▸ About this task
Go through the entries below from the first line and output each one exactly, up to and including the line with "مرا به خاطر بسپار".

▸ Source data
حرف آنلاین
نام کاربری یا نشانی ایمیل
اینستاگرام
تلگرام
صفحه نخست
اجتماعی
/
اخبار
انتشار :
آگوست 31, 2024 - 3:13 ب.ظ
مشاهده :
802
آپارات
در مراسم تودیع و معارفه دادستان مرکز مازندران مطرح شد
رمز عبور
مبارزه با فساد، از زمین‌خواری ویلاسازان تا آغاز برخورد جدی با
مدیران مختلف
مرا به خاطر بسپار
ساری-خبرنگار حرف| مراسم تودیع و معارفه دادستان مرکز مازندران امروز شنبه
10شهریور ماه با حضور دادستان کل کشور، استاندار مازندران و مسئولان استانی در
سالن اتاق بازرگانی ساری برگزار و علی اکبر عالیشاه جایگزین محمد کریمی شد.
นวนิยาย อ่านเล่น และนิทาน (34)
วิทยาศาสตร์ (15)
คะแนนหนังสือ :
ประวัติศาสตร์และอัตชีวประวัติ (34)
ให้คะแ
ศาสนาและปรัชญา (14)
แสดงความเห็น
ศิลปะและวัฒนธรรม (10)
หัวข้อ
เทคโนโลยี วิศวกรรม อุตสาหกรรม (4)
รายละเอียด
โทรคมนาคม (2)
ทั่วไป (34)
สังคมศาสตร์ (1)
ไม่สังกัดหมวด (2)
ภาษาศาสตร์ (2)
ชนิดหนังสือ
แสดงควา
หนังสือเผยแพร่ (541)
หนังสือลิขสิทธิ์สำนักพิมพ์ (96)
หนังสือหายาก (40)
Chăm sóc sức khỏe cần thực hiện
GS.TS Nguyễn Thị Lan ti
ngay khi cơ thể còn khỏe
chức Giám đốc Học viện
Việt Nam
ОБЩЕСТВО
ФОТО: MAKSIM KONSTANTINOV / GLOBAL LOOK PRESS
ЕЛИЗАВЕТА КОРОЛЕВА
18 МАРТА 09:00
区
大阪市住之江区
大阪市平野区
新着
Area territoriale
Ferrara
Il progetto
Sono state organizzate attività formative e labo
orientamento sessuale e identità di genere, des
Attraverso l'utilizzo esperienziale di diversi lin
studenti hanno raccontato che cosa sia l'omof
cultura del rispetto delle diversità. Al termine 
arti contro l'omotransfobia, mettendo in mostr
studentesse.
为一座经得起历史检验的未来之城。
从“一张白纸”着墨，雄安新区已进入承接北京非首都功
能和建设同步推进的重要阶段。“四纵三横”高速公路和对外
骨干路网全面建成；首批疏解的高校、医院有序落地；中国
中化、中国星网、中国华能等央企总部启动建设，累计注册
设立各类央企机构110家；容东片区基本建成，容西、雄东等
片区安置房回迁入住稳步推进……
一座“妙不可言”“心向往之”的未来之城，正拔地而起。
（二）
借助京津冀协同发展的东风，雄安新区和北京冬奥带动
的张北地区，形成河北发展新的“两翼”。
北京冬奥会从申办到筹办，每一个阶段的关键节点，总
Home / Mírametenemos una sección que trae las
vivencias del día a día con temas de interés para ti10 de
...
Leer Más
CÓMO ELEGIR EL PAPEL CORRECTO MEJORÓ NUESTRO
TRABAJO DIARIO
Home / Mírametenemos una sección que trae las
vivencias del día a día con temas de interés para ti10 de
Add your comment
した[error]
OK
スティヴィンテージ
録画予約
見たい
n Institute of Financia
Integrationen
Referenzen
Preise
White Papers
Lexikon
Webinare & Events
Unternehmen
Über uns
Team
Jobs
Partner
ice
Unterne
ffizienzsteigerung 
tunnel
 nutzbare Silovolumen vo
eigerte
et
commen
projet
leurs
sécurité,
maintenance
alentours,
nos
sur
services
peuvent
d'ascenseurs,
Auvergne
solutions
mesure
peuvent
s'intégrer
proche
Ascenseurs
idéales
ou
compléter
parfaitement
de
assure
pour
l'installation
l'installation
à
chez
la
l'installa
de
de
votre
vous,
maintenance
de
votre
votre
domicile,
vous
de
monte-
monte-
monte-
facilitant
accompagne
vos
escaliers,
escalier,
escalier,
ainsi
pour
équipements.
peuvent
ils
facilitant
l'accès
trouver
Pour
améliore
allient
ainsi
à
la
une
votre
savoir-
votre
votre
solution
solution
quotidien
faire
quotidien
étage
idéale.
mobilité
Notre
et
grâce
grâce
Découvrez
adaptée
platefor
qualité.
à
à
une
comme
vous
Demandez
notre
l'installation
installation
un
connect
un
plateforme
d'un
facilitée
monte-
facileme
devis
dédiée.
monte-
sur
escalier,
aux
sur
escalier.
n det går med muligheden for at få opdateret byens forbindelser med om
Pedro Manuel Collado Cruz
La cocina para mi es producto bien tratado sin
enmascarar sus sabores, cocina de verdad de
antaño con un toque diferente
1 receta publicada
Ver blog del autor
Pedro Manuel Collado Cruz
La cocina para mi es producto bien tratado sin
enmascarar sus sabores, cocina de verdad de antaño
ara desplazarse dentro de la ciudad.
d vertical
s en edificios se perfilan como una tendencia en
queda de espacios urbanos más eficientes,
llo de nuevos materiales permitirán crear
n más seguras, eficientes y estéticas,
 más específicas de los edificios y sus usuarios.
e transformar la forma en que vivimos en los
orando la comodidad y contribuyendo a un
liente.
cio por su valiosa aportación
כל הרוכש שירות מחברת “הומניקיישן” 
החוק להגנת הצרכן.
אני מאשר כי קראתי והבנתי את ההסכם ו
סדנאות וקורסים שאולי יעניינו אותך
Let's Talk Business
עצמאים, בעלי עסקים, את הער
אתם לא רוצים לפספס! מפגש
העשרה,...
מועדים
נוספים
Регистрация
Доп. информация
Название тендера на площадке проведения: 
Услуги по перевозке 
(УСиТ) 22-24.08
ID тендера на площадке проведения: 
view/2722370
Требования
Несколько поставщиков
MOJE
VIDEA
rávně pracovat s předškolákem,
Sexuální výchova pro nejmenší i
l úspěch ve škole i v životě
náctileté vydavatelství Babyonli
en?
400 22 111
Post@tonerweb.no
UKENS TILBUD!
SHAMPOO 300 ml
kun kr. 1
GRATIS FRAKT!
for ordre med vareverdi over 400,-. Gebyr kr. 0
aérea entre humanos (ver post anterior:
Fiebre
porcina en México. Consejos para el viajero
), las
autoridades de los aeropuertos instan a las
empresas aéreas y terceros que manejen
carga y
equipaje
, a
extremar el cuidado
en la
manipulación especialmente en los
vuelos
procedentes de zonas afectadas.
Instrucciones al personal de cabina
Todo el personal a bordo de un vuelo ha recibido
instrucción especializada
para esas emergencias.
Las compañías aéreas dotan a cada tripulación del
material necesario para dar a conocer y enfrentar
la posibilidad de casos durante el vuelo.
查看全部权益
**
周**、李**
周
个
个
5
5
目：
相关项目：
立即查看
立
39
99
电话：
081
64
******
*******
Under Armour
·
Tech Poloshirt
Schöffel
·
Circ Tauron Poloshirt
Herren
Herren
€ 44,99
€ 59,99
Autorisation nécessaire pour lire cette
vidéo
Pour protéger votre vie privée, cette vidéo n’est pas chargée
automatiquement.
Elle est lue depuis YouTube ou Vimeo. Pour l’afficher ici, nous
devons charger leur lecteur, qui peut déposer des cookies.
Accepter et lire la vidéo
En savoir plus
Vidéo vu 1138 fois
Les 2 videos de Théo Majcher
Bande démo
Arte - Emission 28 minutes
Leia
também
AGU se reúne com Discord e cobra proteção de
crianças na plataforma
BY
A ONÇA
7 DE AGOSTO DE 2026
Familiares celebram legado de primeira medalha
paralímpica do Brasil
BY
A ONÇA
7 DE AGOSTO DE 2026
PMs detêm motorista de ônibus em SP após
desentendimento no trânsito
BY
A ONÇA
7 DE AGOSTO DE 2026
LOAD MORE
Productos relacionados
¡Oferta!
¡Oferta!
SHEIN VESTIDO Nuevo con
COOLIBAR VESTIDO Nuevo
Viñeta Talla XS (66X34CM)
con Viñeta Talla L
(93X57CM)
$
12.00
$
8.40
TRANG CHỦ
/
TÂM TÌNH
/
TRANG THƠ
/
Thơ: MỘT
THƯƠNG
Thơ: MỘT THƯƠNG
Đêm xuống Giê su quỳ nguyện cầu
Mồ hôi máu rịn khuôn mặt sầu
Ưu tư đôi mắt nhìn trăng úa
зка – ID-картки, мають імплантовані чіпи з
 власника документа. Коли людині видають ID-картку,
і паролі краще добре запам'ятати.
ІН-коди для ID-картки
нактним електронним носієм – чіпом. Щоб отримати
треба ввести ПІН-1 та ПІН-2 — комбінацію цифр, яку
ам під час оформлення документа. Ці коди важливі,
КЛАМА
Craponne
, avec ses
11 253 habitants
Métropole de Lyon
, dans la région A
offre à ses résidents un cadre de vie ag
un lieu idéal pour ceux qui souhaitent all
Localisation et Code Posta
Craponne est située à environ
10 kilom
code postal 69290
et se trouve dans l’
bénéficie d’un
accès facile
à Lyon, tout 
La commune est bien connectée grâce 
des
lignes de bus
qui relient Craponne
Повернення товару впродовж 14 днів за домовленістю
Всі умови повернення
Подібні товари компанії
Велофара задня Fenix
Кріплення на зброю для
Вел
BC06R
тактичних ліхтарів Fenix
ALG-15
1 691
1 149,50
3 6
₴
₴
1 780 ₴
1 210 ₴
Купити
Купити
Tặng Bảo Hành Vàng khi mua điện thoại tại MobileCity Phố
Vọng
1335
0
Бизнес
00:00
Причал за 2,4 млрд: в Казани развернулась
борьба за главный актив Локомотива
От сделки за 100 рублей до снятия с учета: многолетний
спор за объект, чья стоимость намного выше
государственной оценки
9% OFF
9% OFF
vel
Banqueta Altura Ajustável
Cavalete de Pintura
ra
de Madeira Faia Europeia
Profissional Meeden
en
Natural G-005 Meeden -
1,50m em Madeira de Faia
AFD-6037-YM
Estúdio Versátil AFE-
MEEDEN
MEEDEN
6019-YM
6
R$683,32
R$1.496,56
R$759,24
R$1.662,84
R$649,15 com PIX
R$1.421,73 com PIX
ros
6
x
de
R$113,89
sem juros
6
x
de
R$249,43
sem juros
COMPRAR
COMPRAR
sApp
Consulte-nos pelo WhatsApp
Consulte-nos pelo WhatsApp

▸ Task result
حرف آنلاین
نام کاربری یا نشانی ایمیل
اینستاگرام
تلگرام
صفحه نخست
اجتماعی
/
اخبار
انتشار :
آگوست 31, 2024 - 3:13 ب.ظ
مشاهده :
802
آپارات
در مراسم تودیع و معارفه دادستان مرکز مازندران مطرح شد
رمز عبور
مبارزه با فساد، از زمین‌خواری ویلاسازان تا آغاز برخورد جدی با
مدیران مختلف
مرا به خاطر بسپار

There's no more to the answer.